Il tuo “Genitore Femmina” ora ti dice: “Sono proprio fiera di avere un figlio Gemelli ascendente Vergine.” – anch’io io e mio figlio siamo tali, che stramba coincidenza! In più, sia io che lui siamo canidi per i cola cola e pro-scimie per i maya-lini.
Esulta, il mai abbastanza opimo “Panci come se avesse segnato un goal tirando direttamente dalla sua porta.” – egli è il più grande portiere di tutti i tempi, ben al di là di Yashin, Gilmar e Zamora, anche se il mondo ancora non l’ha visto parare alcunché. Io amavo giocare a pallone con gli amici in campetti improvvisati, ma sempre rigettai l’idea di far parte di un club giovanile, malato di mente com’ero. Il mio sogno ricorrente era che esordivo con la maglia del Milan a quindici anni e mezzo, prima del mio amato Rivera che gli capitò, nella realtà, a sedici e che, al ventiduesimo secondo del primo tempo, grazie a un sontuoso passaggio (avrebbe detto Pizzul) di Gianni, al primissimo pallone da me toccato in serie A, trafiggevo il colpevolissimo (e compiantissimo) Giuliano Sarti!
“Sto solo studiando per esigenze di copione.” – ti va di dire, ma ormai è solo una balla. Lo sai che io amo la letteratura mondiale solo perché mi appassionai allo studio di quella italiana, che era materia d’esame in quinta liceo?
“… ho scoperto che leggere mi piace…” – a me no, e se lo leggo in modo compulsivo è perché lo giudico il mio heavy duty a cui sarò per sempre condannato. Triste storia? No! Tragica è!
“Mi piace trovarmi dentro una storia, anche se non è la mia…” – perché così si trasforma, leggendola.
Quel che capita a te e ad Harif è l’ennesima prova provata della teoria scientifica russa, che vale per tutti noi come accadde a Raskolnikov e a Nechljudov, e alla sua dolce metà, la sua tenera meta. C’è così tanta speranza nel pentimento! Nel Mea Culpa Mea Culpa Mea Maxima Culpa esala il suo estremo respiro il seme della più formidabile delle Resurrezioni!
Ti falsifico, ragazzo: tu non sei “il buono” e Vezza non “è come uno di quei cattivi dei film che non muore mai.” – voi due, forse non siete fratelli, ma siete almeno cugini. Cercate di volervi non del male e, se ci riuscite, anche del bene.
Quel che leggo a pagina 189 mi fa temere un inquietante sequel: Lo scriverai, vero?
La quart’ultima riga di pagina 195 mi fa pensare a un’allegoria che scappò detto a Jago (ispirato da William, ovviamente).

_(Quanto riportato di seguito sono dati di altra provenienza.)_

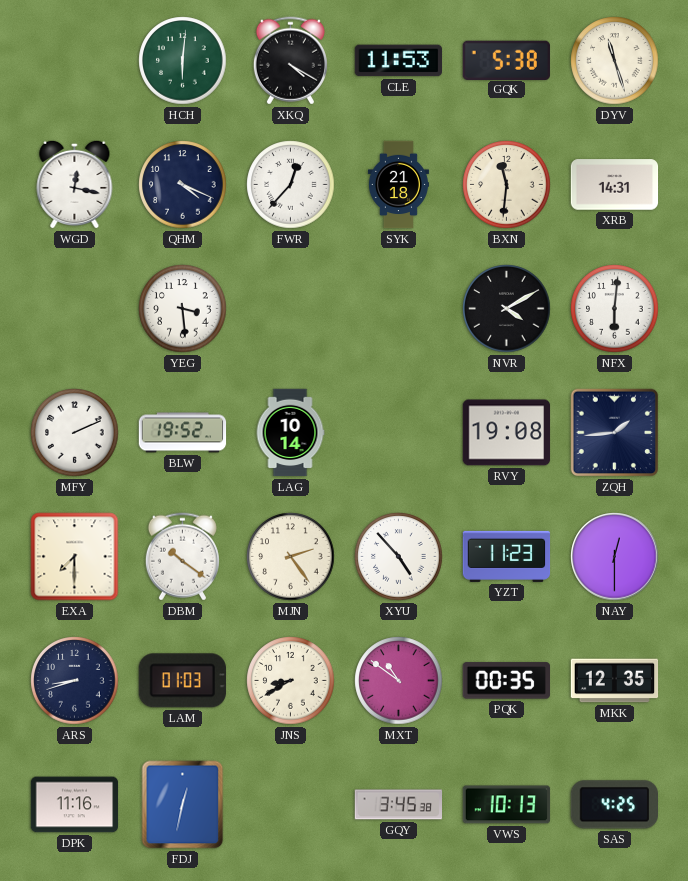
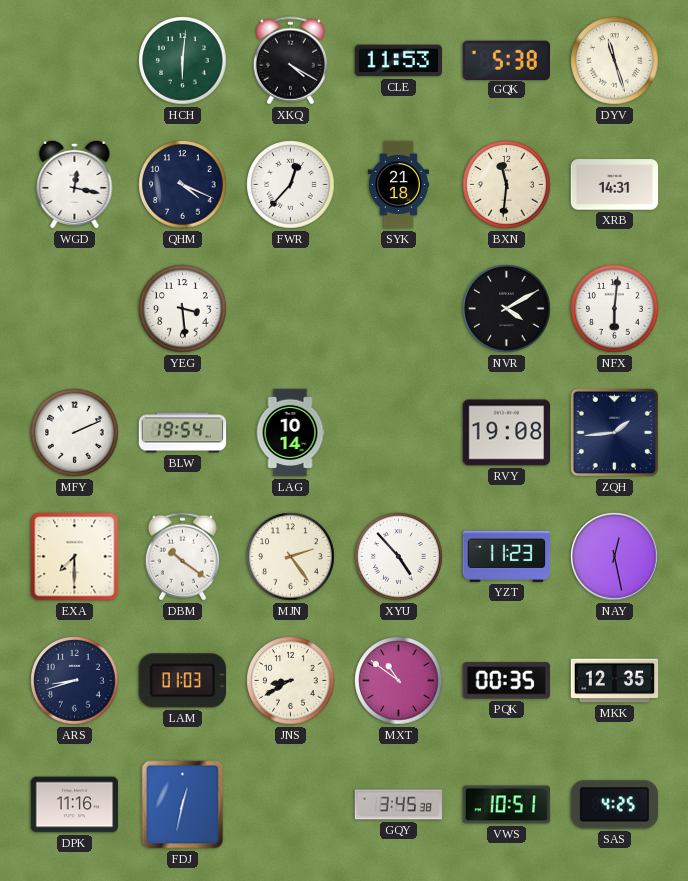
BLW: 19:52 -> 19:54
NAY: 12:30 -> 12:28
VWS: 10:13 -> 10:51
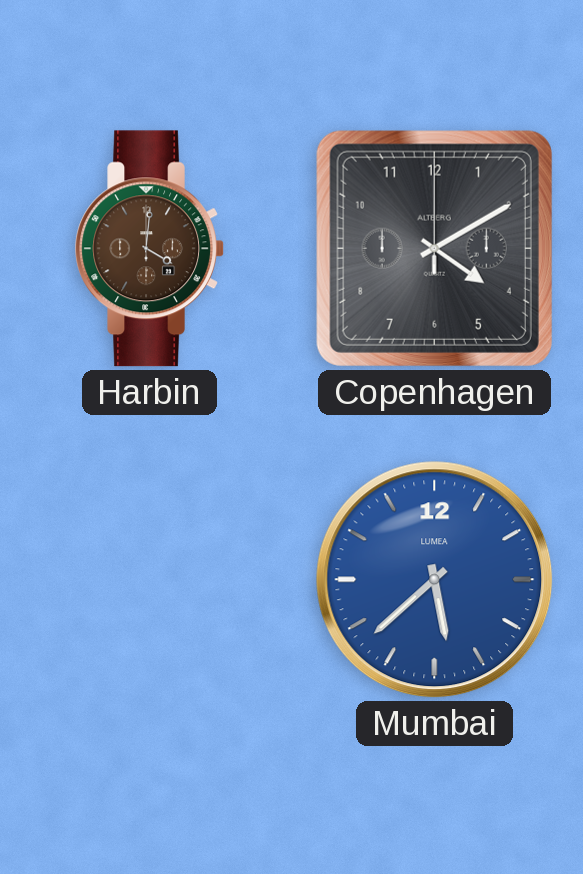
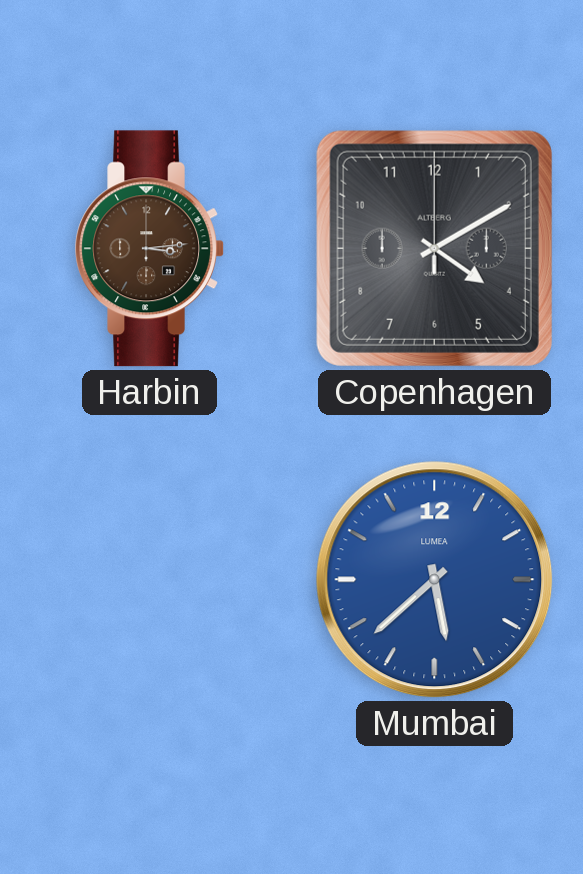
Harbin: 4:01 -> 3:14
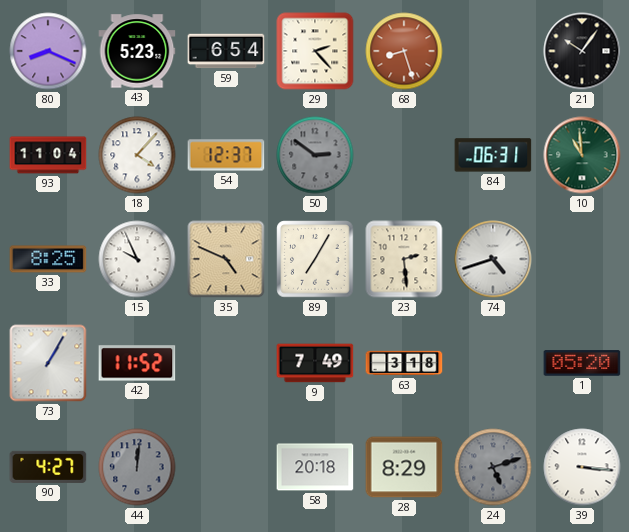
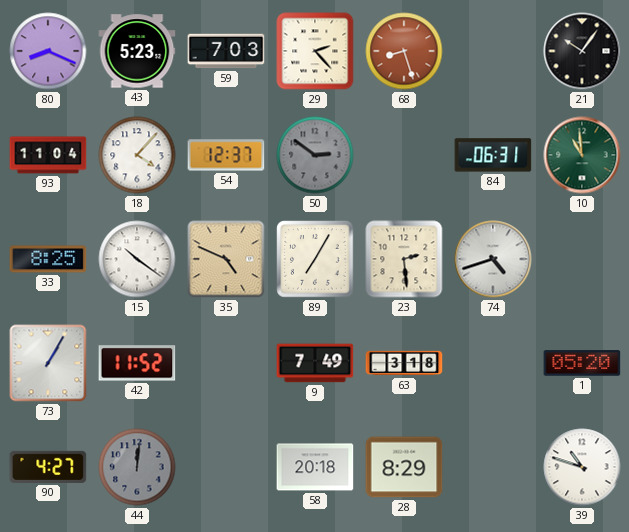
59: 6:54 -> 7:03
15: 9:56 -> 10:21
24: 5:12 -> none
39: 3:16 -> 10:48
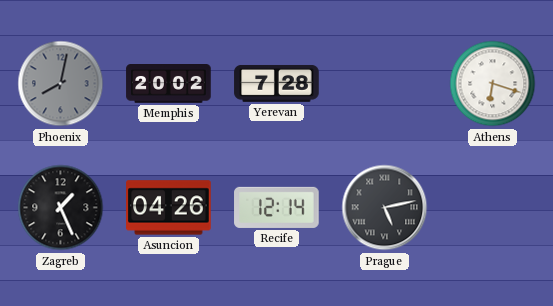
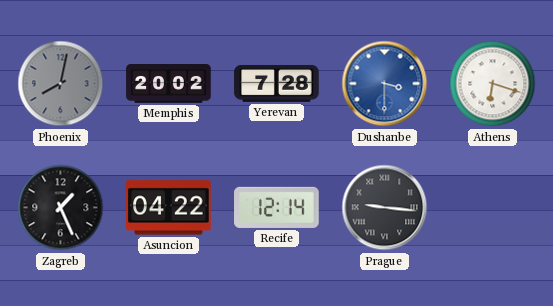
Dushanbe: none -> 3:30
Asuncion: 04:26 -> 04:22
Prague: 5:13 -> 9:16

Infine, dono a entrambi le mie due ultime minutaglie.
Jack è il diminutivo di John, per cui si dovrebbe dire Jimmy “Leopardi”.
E vedete che, per me, servirebbe non “il numero 45”, per quel paio di scarpette, “che non si trovano più neanche online.” – ma il 46.
Ora devo scappare a pranzio da zia. Ciao!